Relatos de una adoratriz, de Raquel Villanueva

No soy, ni pretendo ser, a estas alturas de la vida, crítico literario. La época en la que lo fui, ya pasó, pero, de cuando en vez, llegan a mi mesa de trabajo, libros como el que tengo en mis manos –RELATOS DE UNA ADORATRIZ– de la escritora ponferradina Raquel Villanueva Lorca, a la que, en un futuro no muy lejano, habrá que considerarla, si es que no la consideramos ahora, como una de las voces más sólidas de la literatura leonesa.

RELATOS DE UNA ADORATRIZ es un libro que contiene veintipocos relatos eróticos y al que Manuel Cuenya ha puesto un magnífico prólogo.

Raquel tiene en su haber otros libros que yo no he leído, pero que, a juzgar por este, debo leer porque estamos ante una importante escritora.

Uno de esos libro es LA DECISION DE ELSA, finalista en el añorado premio HONTANAR en su sexta edición y , otro, el Premio Fanes 2018, LA CRUZ DEL SUR.

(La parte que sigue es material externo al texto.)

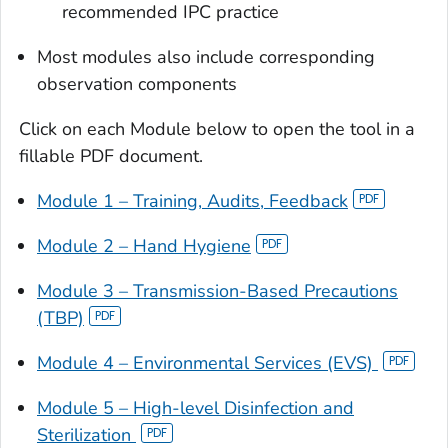
recommended IPC practice
Most modules also include corresponding
observation components
Click on each Module below to open the tool in a
fillable PDF document.
Module 1 – Training, Audits, Feedback
Module 2 – Hand Hygiene
Module 3 – Transmission-Based Precautions
(TBP)
Module 4 – Environmental Services (EVS)
Module 5 – High-level Disinfection and
Sterilization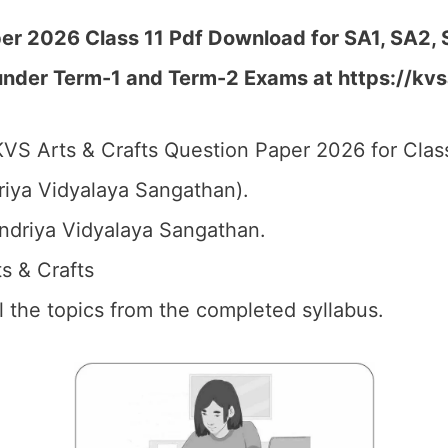
er 2026 Class 11 Pdf Download for SA1, SA2, 
 under Term-1 and Term-2 Exams at https://kvs
VS Arts & Crafts Question Paper 2026 for Class
iya Vidyalaya Sangathan).
driya Vidyalaya Sangathan.
ts & Crafts
ll the topics from the completed syllabus.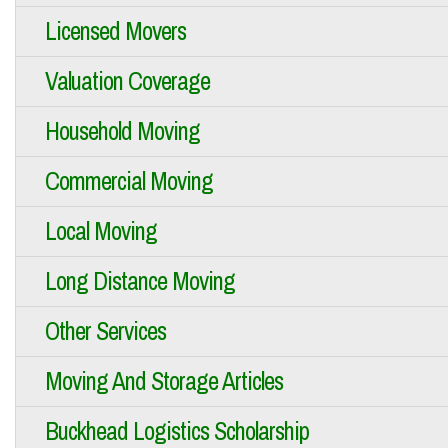
Licensed Movers
Valuation Coverage
Household Moving
Commercial Moving
Local Moving
Long Distance Moving
Other Services
Moving And Storage Articles
Buckhead Logistics Scholarship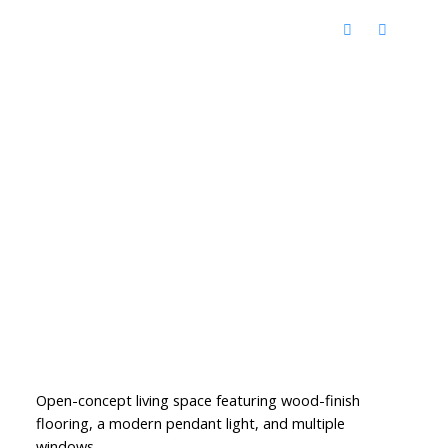
Open-concept living space featuring wood-finish
flooring, a modern pendant light, and multiple
windows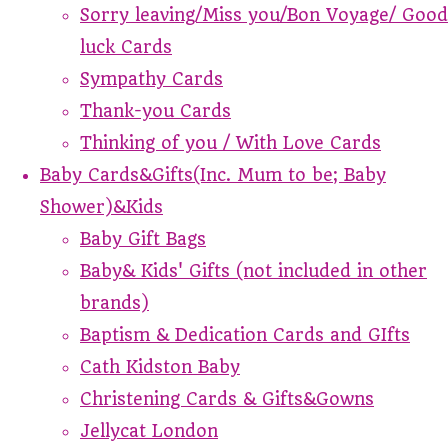
Sorry leaving/Miss you/Bon Voyage/ Good
luck Cards
Sympathy Cards
Thank-you Cards
Thinking of you / With Love Cards
Baby Cards&Gifts(Inc. Mum to be; Baby
Shower)&Kids
Baby Gift Bags
Baby& Kids' Gifts (not included in other
brands)
Baptism & Dedication Cards and GIfts
Cath Kidston Baby
Christening Cards & Gifts&Gowns
Jellycat London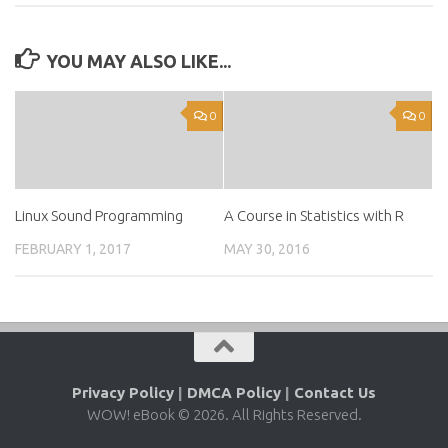
YOU MAY ALSO LIKE...
0
0
Linux Sound Programming
A Course in Statistics with R
FEBRUARY 1, 2017
MAY 30, 2016
Privacy Policy
|
DMCA Policy
|
Contact Us
WOW! eBook © 2026. All Rights Reserved.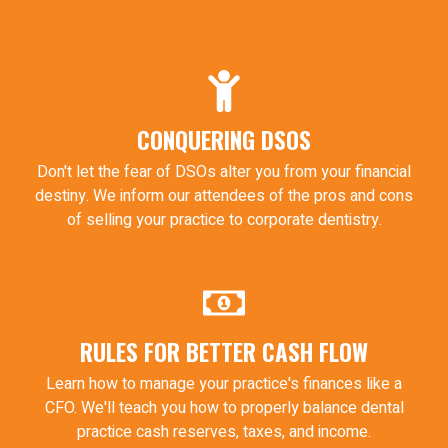
CONQUERING DSOS
Don't let the fear of DSOs alter you from your financial
destiny. We inform our attendees of the pros and cons
of selling your practice to corporate dentistry.
RULES FOR BETTER CASH FLOW
Learn how to manage your practice's finances like a
CFO. We'll teach you how to properly balance dental
practice cash reserves, taxes, and income.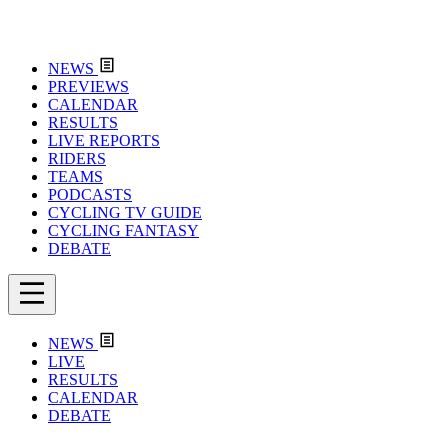
NEWS
PREVIEWS
CALENDAR
RESULTS
LIVE REPORTS
RIDERS
TEAMS
PODCASTS
CYCLING TV GUIDE
CYCLING FANTASY
DEBATE
NEWS
LIVE
RESULTS
CALENDAR
DEBATE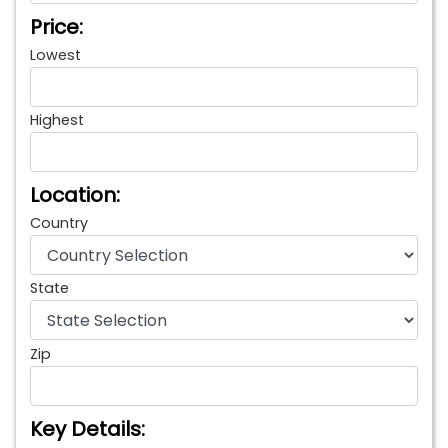
Price:
Lowest
Highest
Location:
Country
State
Zip
Key Details: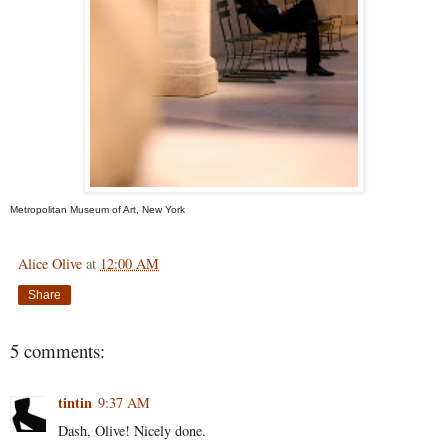
Metropolitan Museum of Art, New York
Alice Olive
at
12:00 AM
Share
5 comments:
tintin
9:37 AM
Dash, Olive! Nicely done.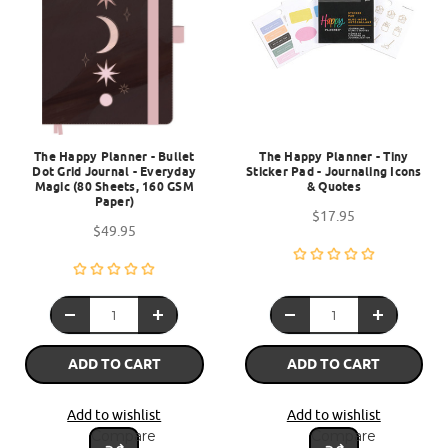
The Happy Planner - Bullet
The Happy Planner - Tiny
Dot Grid Journal - Everyday
Sticker Pad - Journaling Icons
Magic (80 Sheets, 160 GSM
& Quotes
Paper)
$17.95
$49.95
ADD TO CART
ADD TO CART
Add to wishlist
Add to wishlist
Compare
Compare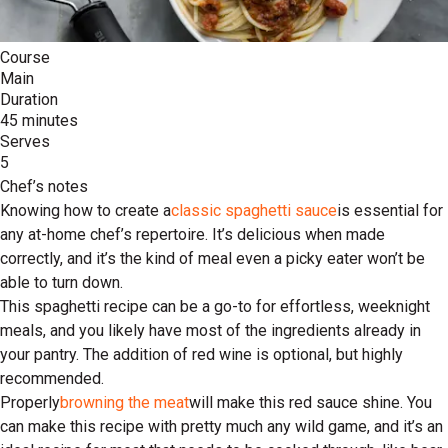
Course
Main
Duration
45 minutes
Serves
5
Chef’s notes
Knowing how to create a
classic spaghetti sauce
is essential for
any at-home chef’s repertoire. It’s delicious when made
correctly, and it’s the kind of meal even a picky eater won’t be
able to turn down.
This spaghetti recipe can be a go-to for effortless, weeknight
meals, and you likely have most of the ingredients already in
your pantry. The addition of red wine is optional, but highly
recommended.
Properly
browning the meat
will make this red sauce shine. You
can make this recipe with pretty much any wild game, and it’s an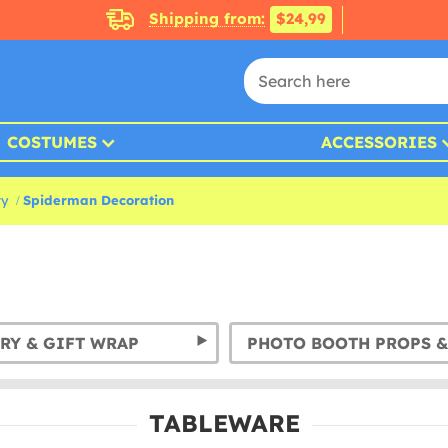
Shipping from:
$24,99
COSTUMES
ACCESSORIES
ty
Spiderman Decoration
RY & GIFT WRAP
TABLEWARE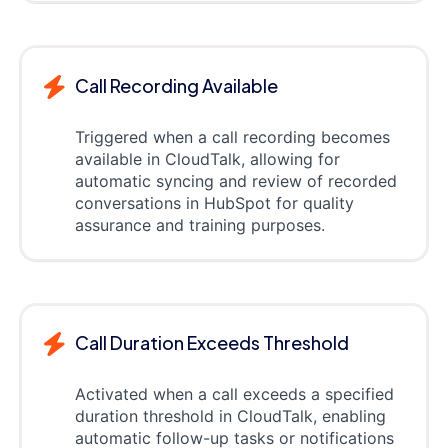
Call Recording Available
Triggered when a call recording becomes
available in CloudTalk, allowing for
automatic syncing and review of recorded
conversations in HubSpot for quality
assurance and training purposes.
Call Duration Exceeds Threshold
Activated when a call exceeds a specified
duration threshold in CloudTalk, enabling
automatic follow-up tasks or notifications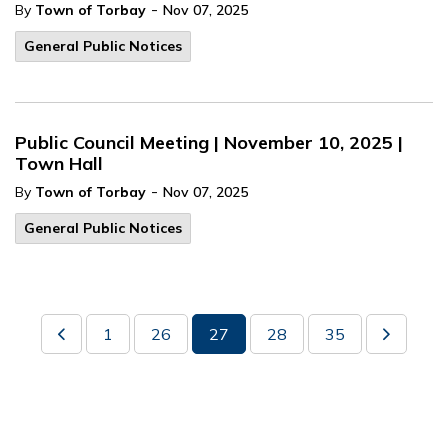
-
By
Town of Torbay
Nov 07, 2025
General Public Notices
Public Council Meeting | November 10, 2025 |
Town Hall
-
By
Town of Torbay
Nov 07, 2025
General Public Notices
1
26
27
28
35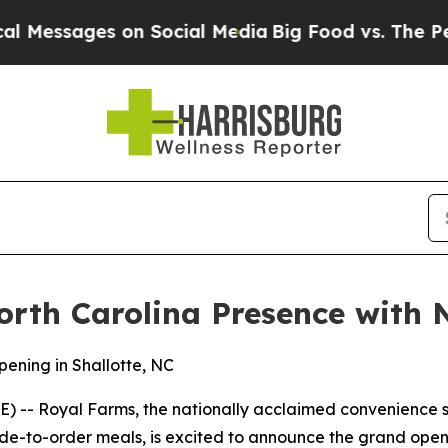
ssages on Social Media
Big Food vs. The People. B
rth Carolina Presence with N
ening in Shallotte, NC
-- Royal Farms, the nationally acclaimed convenience st
e-to-order meals, is excited to announce the grand openin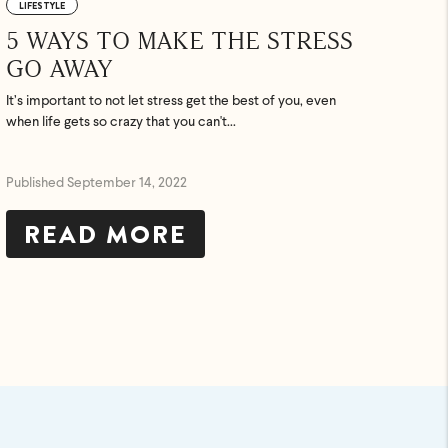
LIFESTYLE
5 WAYS TO MAKE THE STRESS
GO AWAY
It’s important to not let stress get the best of you, even
when life gets so crazy that you can't...
Published September 14, 2022
READ MORE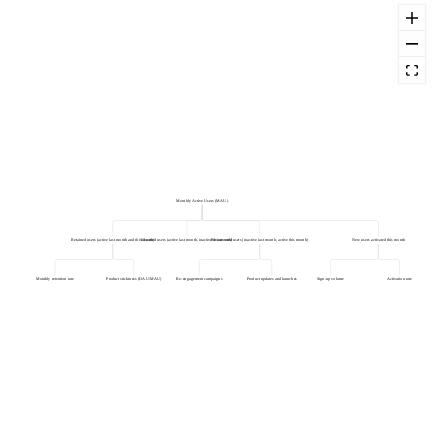
Monthly Active Users (MAU)
Retained users (active last month and this month)
Churned users (active last month, inactive this month)
Resurrected users (inactive last month, active this month)
New users activated this month
Monthly retention rate
Product stickiness (DAU/MAU)
Re-engagement campaigns
Product updates and launches
Sign-up volume
Activation rate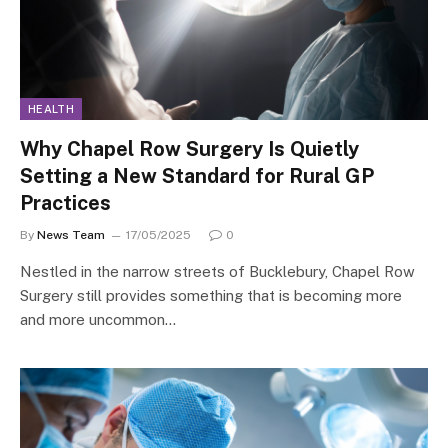
HEALTH
Why Chapel Row Surgery Is Quietly
Setting a New Standard for Rural GP
Practices
By
News Team
17/05/2025
0
Nestled in the narrow streets of Bucklebury, Chapel Row
Surgery still provides something that is becoming more
and more uncommon…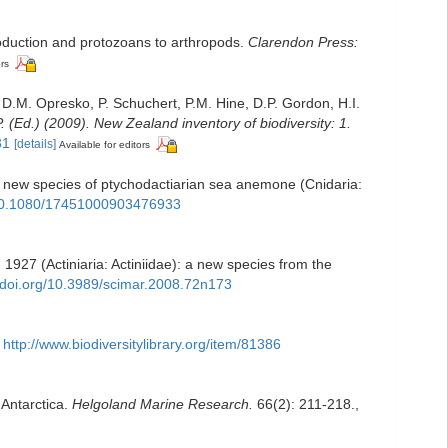
roduction and protozoans to arthropods.
Clarendon Press:
ors
 D.M. Opresko, P. Schuchert, P.M. Hine, D.P. Gordon, H.I.
. (Ed.) (2009). New Zealand inventory of biodiversity: 1.
31
[details]
Available for editors
, a new species of ptychodactiarian sea anemone (Cnidaria:
g/10.1080/17451000903476933
927 (Actiniaria: Actiniidae): a new species from the
//doi.org/10.3989/scimar.2008.72n173
http://www.biodiversitylibrary.org/item/81386
 Antarctica.
Helgoland Marine Research.
66(2): 211-218.
,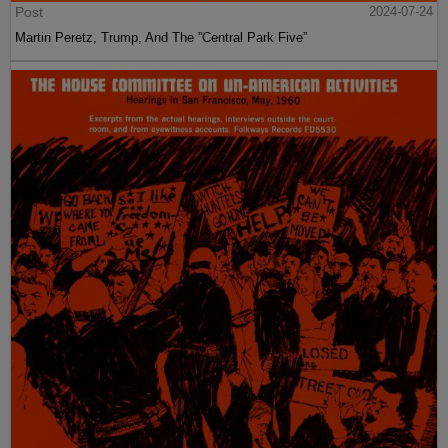
Post
2024-07-24
Martin Peretz, Trump, And The ”Central Park Five”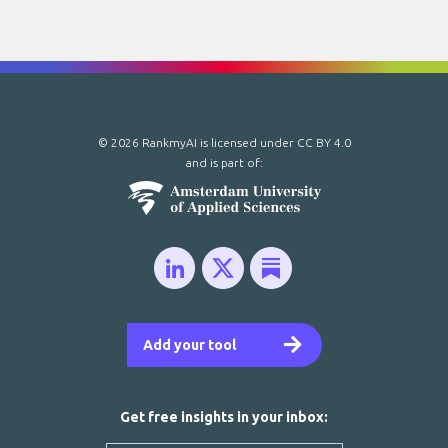
© 2026 RankmyAI is licensed under
CC BY 4.0
and is part of:
Add your tool
Get free insights in your inbox: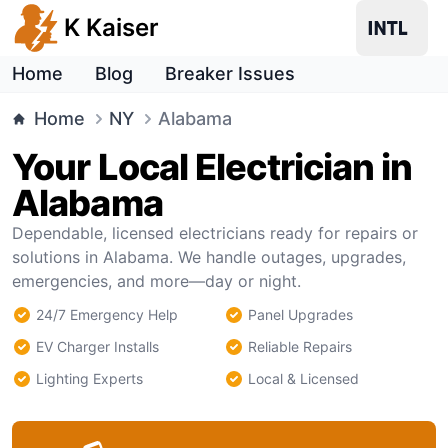
K Kaiser
Home
Blog
Breaker Issues
Home
NY
Alabama
Your Local Electrician in
Alabama
Dependable, licensed electricians ready for repairs or
solutions in Alabama. We handle outages, upgrades,
emergencies, and more—day or night.
24/7 Emergency Help
Panel Upgrades
EV Charger Installs
Reliable Repairs
Lighting Experts
Local & Licensed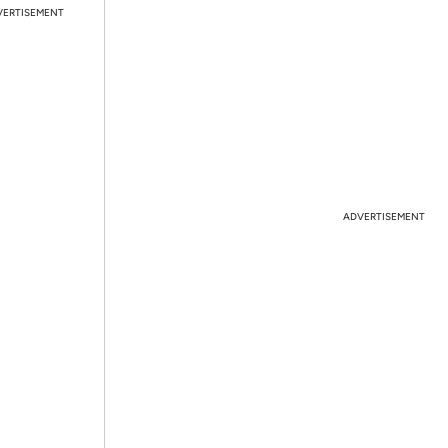
VERTISEMENT
ADVERTISEMENT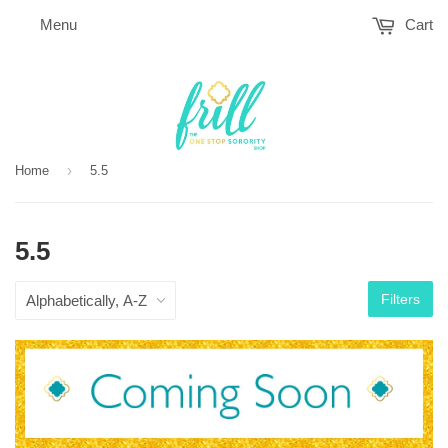
Menu
Cart
›
Home
5.5
5.5
Filters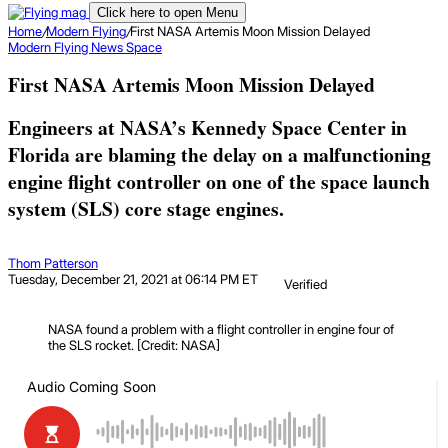
Click here to open Menu
Home
/
Modern Flying
/
First NASA Artemis Moon Mission Delayed
Modern Flying
News
Space
First NASA Artemis Moon Mission Delayed
Engineers at NASA’s Kennedy Space Center in
Florida are blaming the delay on a malfunctioning
engine flight controller on one of the space launch
system (SLS) core stage engines.
Thom Patterson
Tuesday, December 21, 2021 at 06:14 PM ET
Verified
NASA found a problem with a flight controller in engine four of
the SLS rocket. [Credit: NASA]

RELATOS DE UNA ADORATRIZ, su tercer libro es, como escribe Manuel Cuenya, su obra más arriesgada e intimista. Se trata de una recopilación de relatos eróticos, casi todos escritos en primera persona que, de esta manera son más atractivos, si cabe, ya que parece que la autora narra pasajes de su vida.

Me han gustado muchas cosas de este libro, muchas frases como, por ejemplo, una que Raquel coloca en la introducción y que puede servirnos de guía para leer, con propiedad, los relatos:” En todo encuentro erótico hay un personaje invisible: la imaginación”. Es una frase del escritor Octavio Paz.

Nuestra autora ha bebido -dice el maestro Cuenya- las páginas de Anaïs Nin y de Henry Miller con gozo y ha quedado impregnada de erotismo, palabra, digo yo, que en Literatura siempre vende y, en esta ocasión, más.

Raquel -sigue escribiendo el prologuista- nos introduce en un universo sensorial: sabores, olores, sonidos, sensaciones táctiles y visuales e, incluso, sentirnos sus personajes.

Son veintitrés relatos -acoto yo- que el lector leerá apasionadamente. Es un buen libro para acompañarnos en estas noches estivales ya desde el primer relato: TE LLAMARÉ MIERCOLES.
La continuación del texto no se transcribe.